Sebagai ketua umum organisasi tersebut, Terianus Aronggear
(SE) menyusun suatu dokumen perjuangan yang ingin diselundupkan ke
badan PBB di New York untuk menanyakan tentang status Irian Jaya dan
meminta meninjau kembali persetujuan New York 15 Agustus 1962.

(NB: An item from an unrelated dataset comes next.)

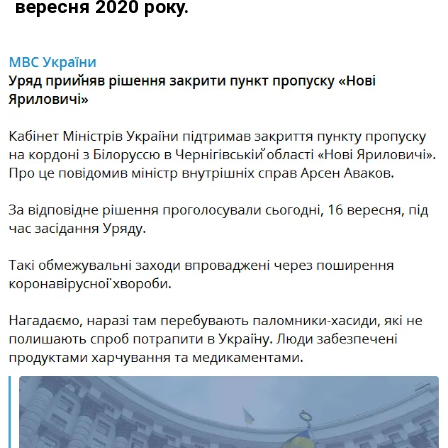
вересня 2020 року.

Persetujuan ini dinilai tidak adil sebab tidak melibatkan wakil bangsa
Papua dalam perundingan itu sebagai pihak yang dipersengketakan. Juga
dokumen itu berisi suatu rancangan tentang kemerdekaan Negara Papua
Barat dengan susunan Kabinetnya. Rancangan Kabinet dan dokumen yang
disusun untuk dikirim ke PBB itu terlebih dahulu dikirim ke Negeri
Belanda untuk mendapatkan persetujuan dari markus Kaisiepo dan Nicolaas
Jouwe dan tokoh-tokoh Papua lainnya di Negeri Belanda seperti: A. J. F.

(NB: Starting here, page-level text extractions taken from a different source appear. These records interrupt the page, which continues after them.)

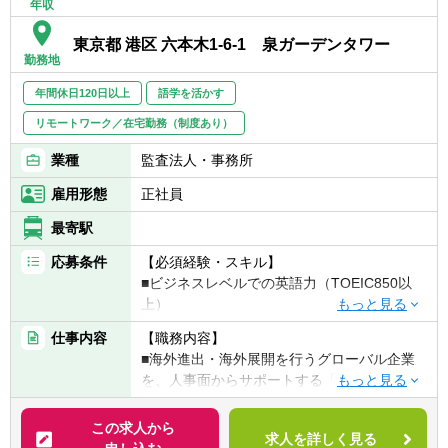
年収
東京都 港区 六本木1-6-1 泉ガーデンタワー
勤務地
年間休日120日以上
語学を活かす
リモートワーク／在宅勤務（制度あり）
業種
監査法人・事務所
雇用形態
正社員
最寄駅
応募条件
【必須経験・スキル】
■ビジネスレベルでの英語力（TOEIC850以
上）
■税理士又は税理士試験所得税合格者
仕事内容
【職務内容】
■人事部勤務経験
■海外進出・海外展開を行うグローバル企業
▽下記いずれかの経験がある方
を、人事面からサポートする「人事税務」業
■確定申告書作成
務に携わっていただきます。受入外国人の確
■グローバル人事部勤務
定申告書作成業務や従業員の国際間異動に関
この求人から
■グローバル人事コンサルティング業務従事
求人を詳しく見る
する人事および関連税務のコンサルティング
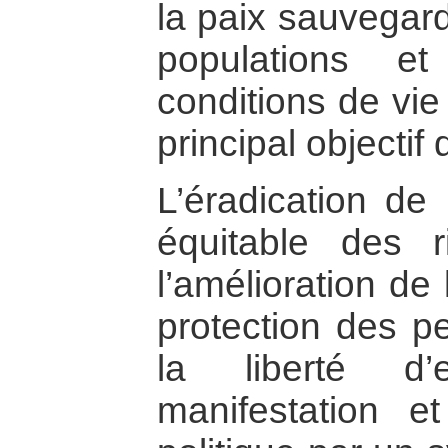
la paix sauvegard
populations et
conditions de vie 
principal objecti
L’éradication de 
équitable des r
l’amélioration de 
protection des p
la liberté d’
manifestation et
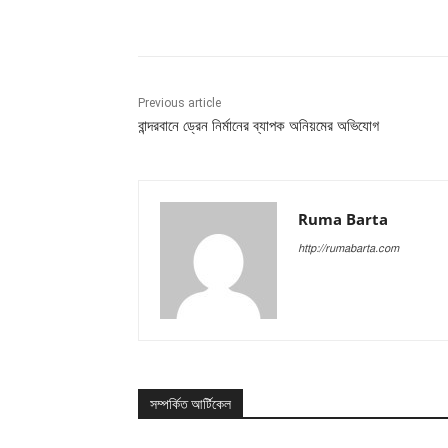
Share
Previous article
বান্দরবানে ড্রেন নির্মানের ব্যাপক অনিয়মের অভিযোগ
Ruma Barta
http://rumabarta.com
সম্পর্কিত আর্টিকেল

Marey, Ben Tanggahma, Saul Hindom, Fred Korwa, James Manusawai, B.
Kafiar, Semuel Asmuruf dan lain-lain serta Herman Womsiwor yang
berdomisili di Jepang. Namun sebelum dokumen itu diserahkan Terianus
Aronggear (SE) kepada Hendrik Joku di Jayapura untuk selanjutnya
diselundupkan keluar negeri melalui perbatasan ke Papua New Guinea,
Terianus Aronggear (SE) ditangkap di Biak pada tanggal 12 Mei 1965. Ia
dikirim kembali ke Manokwari lalu dimasukan kedalam sel tahanan dan
mengalami proses pemeriksaan oleh pihak keamanan. Melalui pemeriksaan
tersebut maka seluruh dokumen disita, kegiatan ini terbongkar dan
penangkapan terhadap para anggota organisasi dilakukan. Hendrik Joku,
setelah mendengar berita tentang tertangkapnya Terianus Aronggear (SE),
melarikan diri ke Papua New Guinea dan menginformasikan berita itu ke
Negeri Belanda kepada Markus Kaisiepo dan Nicolaas Jouwe. Dokumen itu
antara lain juga berisi permintaan agar PBB segera membuka sidang umum
agar membahas kembali masalah Irian Jaya, dan menyetujui dan mendukung
kemerdekaan bagi bangsa Papua Barat (West Papua) sebagai suatu bangsa
dan Negara yang berdaulat yang berdiri sendiri.
Setelah Terianus
Aronggera (SE) dan kawan-kawannya Horota, Taran, Watofa tertangkap maka
Permenas Ferry Awom dan kawan-kawannya yang bekas PVK melakukan suatu
pemberontakan bersenjata di Manokwari secara besar-besaran dengan mulai
menyerang kaserme/asrama militer (ex. PVK) di Arfai pada tanggal 28 Juli
1965. Kegiatan pemberontakan yang dilakukan OPM itu menimbulkan
berbagai gangguan terhadap keamanan dan ketertiban di wilayah Irian Jaya
dan juga ikut mengacaukan keadaan sehingga pada masa Acub Zainal
menjadi Panglima Komando Daerah Militer (KODAM) XVII Cenderawasih yang
ke-V pada tahun 1970-1973 mengubah dan memberikan nama Gerakan Pengacau
Keamanan (GPK) dan Gerakan Pengacau Liar (GPL) kepada OPM.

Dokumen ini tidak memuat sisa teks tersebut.